Effective communication on a condominium board is critical to its success. Sign up to download our easy-to-follow infographic to learn about the types of personalities you may encounter on your condominium board.
A condominium board’s greatest strength is the diversity of its members. That being said, sometimes it is this collection of personalities that can result in challenges to the smooth functioning of the group.
Differences of opinion, if not carefully managed, can result in arguments ─ and that is never productive. There are guidelines you can put into practice to steer the board toward an environment that is respectful and gets the job done.

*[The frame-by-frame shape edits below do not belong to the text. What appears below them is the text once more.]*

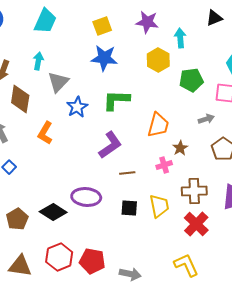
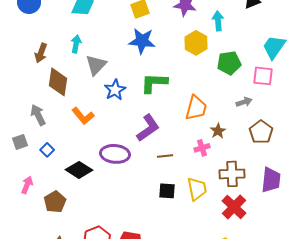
orange L-shape: (45, 133) -> (83, 116), turned -70
purple ellipse: (86, 197) -> (115, 154), moved
black diamond: (53, 212) -> (79, 170), moved

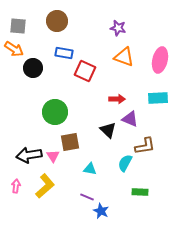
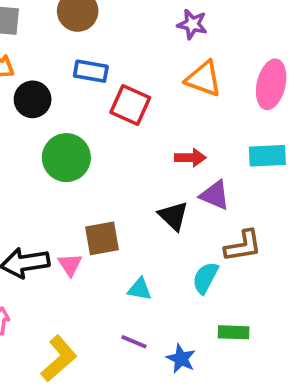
green circle: (55, 112) -> (66, 158), moved
yellow L-shape: (45, 186) -> (59, 359), moved
blue star: (101, 211) -> (181, 359), moved

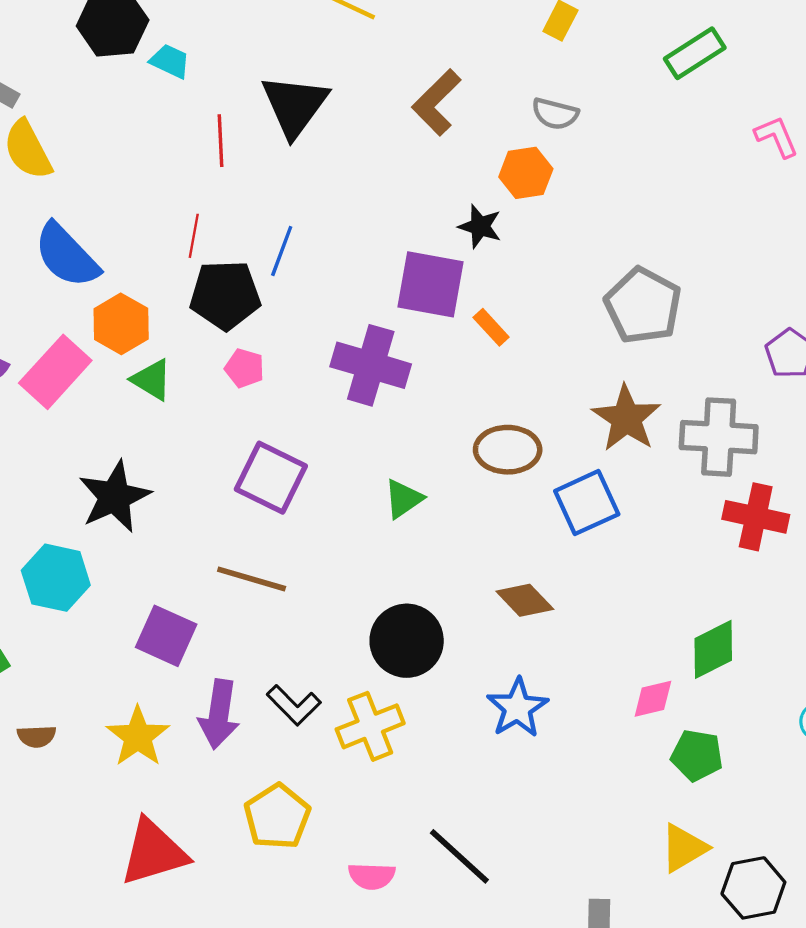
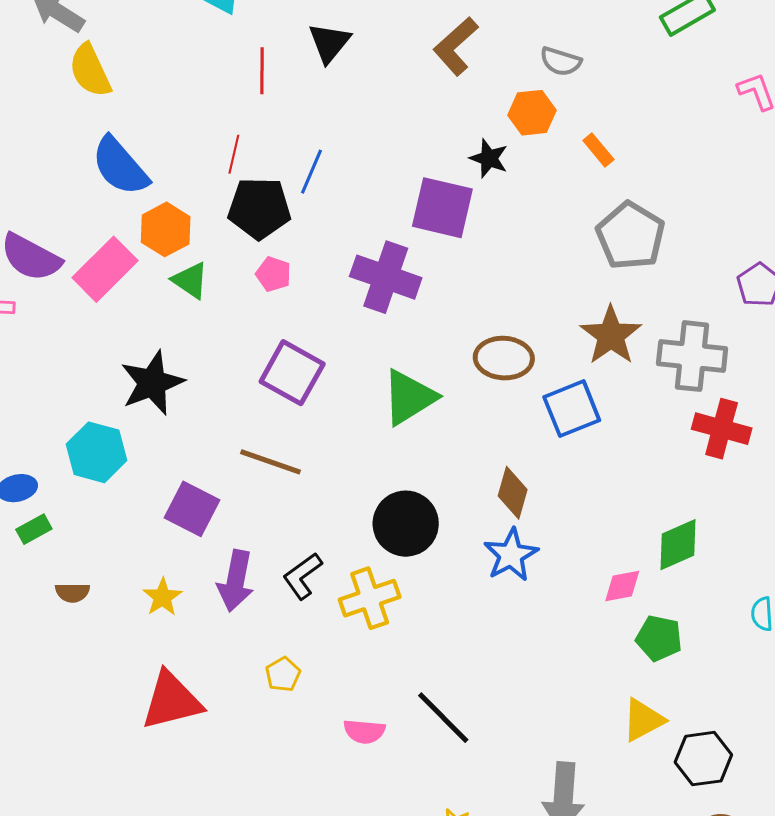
black triangle: (295, 106) -> (329, 43), size x0.7
orange rectangle: (491, 327) -> (598, 150), moved
green triangle: (404, 499) -> (409, 397), size x1.6
brown diamond: (525, 600) -> (513, 493), turned 57
black L-shape: (294, 705) -> (303, 576), turned 96
blue star: (517, 708) -> (511, 555), moved
yellow star: (138, 737) -> (162, 597), size x0.7
yellow pentagon: (277, 817) -> (283, 674), size x0.6

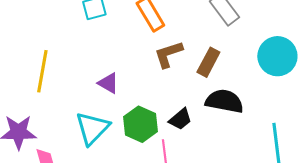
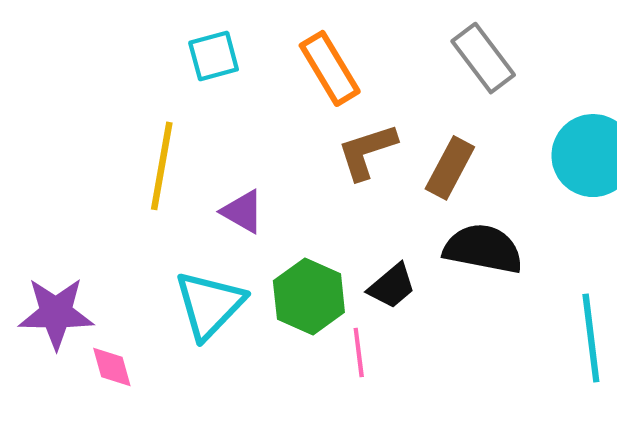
yellow line: (42, 71) -> (162, 166), moved

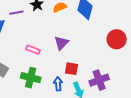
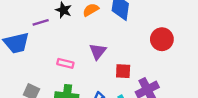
red square: (72, 69) -> (123, 71), moved

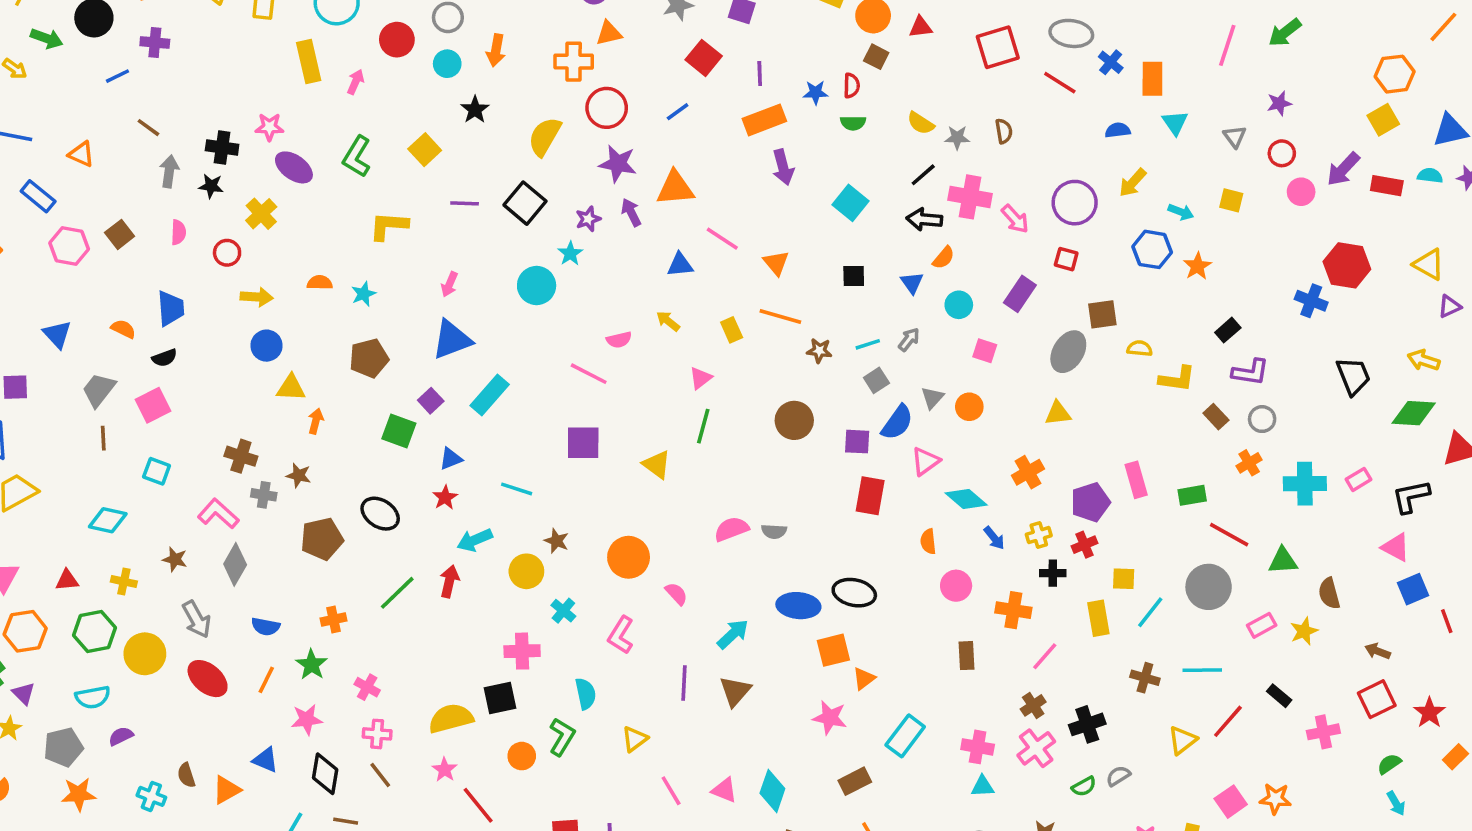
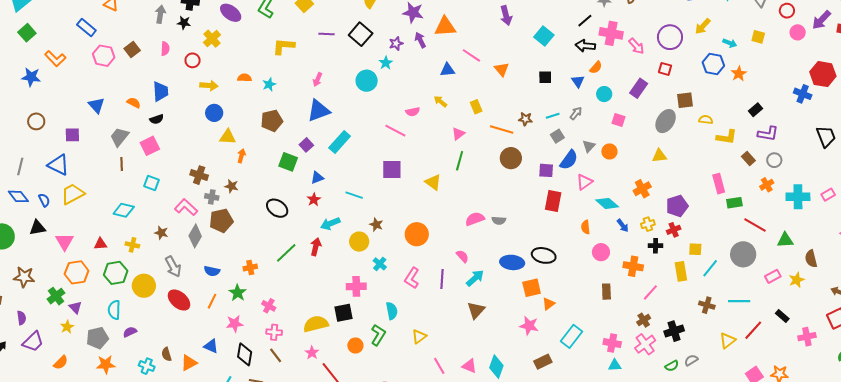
orange line: (780, 316) -> (502, 129), moved
pink rectangle: (1136, 480) -> (719, 184), moved
brown pentagon: (322, 539) -> (221, 221), moved
pink semicircle: (676, 594) -> (462, 256), moved
purple line: (684, 683) -> (442, 279), moved
cyan semicircle: (93, 697) -> (114, 310), turned 102

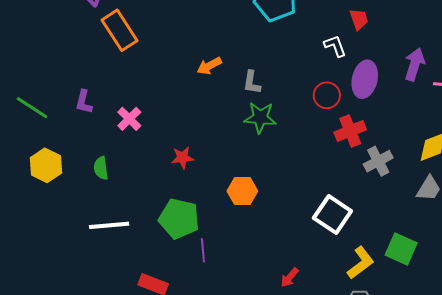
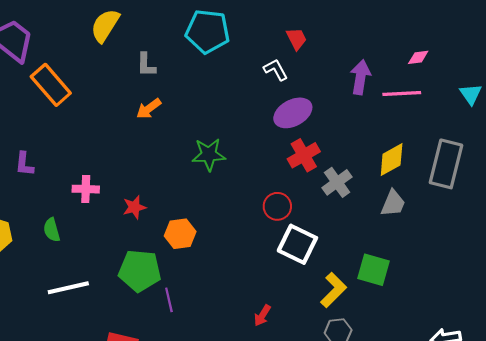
purple ellipse: (365, 79) -> (293, 113), moved, turned 57
gray L-shape: (252, 82) -> (146, 65), moved
red circle: (327, 95) -> (277, 206), moved
pink cross: (129, 119) -> (86, 189), moved, turned -35
orange hexagon: (242, 191) -> (180, 234), moved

- Check your emotions at the door.
Often the people that step up to volunteer on a condo board are those that are passionate about the community. That is a positive trait. But board members must keep in mind that their meetings are business meetings. And business meetings are not places in which to display emotion. It is important to focus on an environment that is as professional as possible. Board members should present motions which should be seconded by another. Rather than a long dissertation on a specific topic, members of the board should provide constructive input. Conducting meetings in a business-minded forum will help keep emotions under control, and a more productive exchanges of ideas and interactions will result. A property manager can help guide those of your board members who may be unfamiliar with the recognized procedural fundamentals of meetings.
- Stick to time limits.
Nobody wants to endure a three-hour meeting. Even the most dedicated board member wants to accomplish the tasks within a reasonable time-frame. Often the quality of the decisions made diminishes the longer a meeting goes on. Meetings should be concluded in less than two hours. If they can be kept to one hour, that’s even better. To keep meetings moving forward as they should it is important to assign a time limit to each agenda item. You may not always achieve your planned time goal, but having a limit set for each agenda topic will greatly improve the flow of the meeting and help prevent meeting fatigue – and the frustration that accompanies it.
- Respect is mandatory.
Sometimes people have to let their frustrations out. It’s not unreasonable behavior, but rather human. However a board meeting isn’t the appropriate venue to vent. It is important that fellow board members are empowered to keep each another accountable if someone gets carried away on a tangent. Speaking up is an effective way stop unacceptable behavior quickly. Always remember that respect is the expectation and convey this clearly. The offending board member should be thanked for his or her passion on the topic, but advised that a board meeting may not be the proper place to express this.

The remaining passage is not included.